Material for the task below:
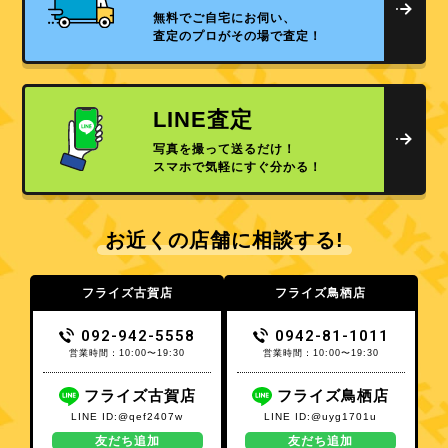
無料でご自宅にお伺い、
査定のプロがその場で査定！
LINE査定
写真を撮って送るだけ！
スマホで気軽にすぐ分かる！
お近くの店舗に相談する!
フライズ古賀店
フライズ鳥栖店
092-942-5558
0942-81-1011
営業時間：10:00〜19:30
営業時間：10:00〜19:30
フライズ古賀店
フライズ鳥栖店
LINE ID:@qef2407w
LINE ID:@uyg1701u
友だち追加
友だち追加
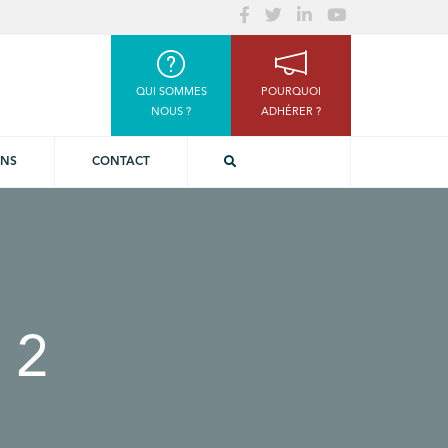
QUI SOMMES
POURQUOI
NOUS ?
ADHÉRER ?
ONS
CONTACT
 2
End of Material for the task.
▶ _Description of the task_:
Print the material word for word without images.

▶ _Exercise response_:
無料でご自宅にお伺い、
査定のプロがその場で査定！
LINE査定
写真を撮って送るだけ！
スマホで気軽にすぐ分かる！
お近くの店舗に相談する!
フライズ古賀店
フライズ鳥栖店
092-942-5558
0942-81-1011
営業時間：10:00〜19:30
営業時間：10:00〜19:30
フライズ古賀店
フライズ鳥栖店
LINE ID:@qef2407w
LINE ID:@uyg1701u
友だち追加
友だち追加
QUI SOMMES
POURQUOI
NOUS ?
ADHÉRER ?
ONS
CONTACT
 2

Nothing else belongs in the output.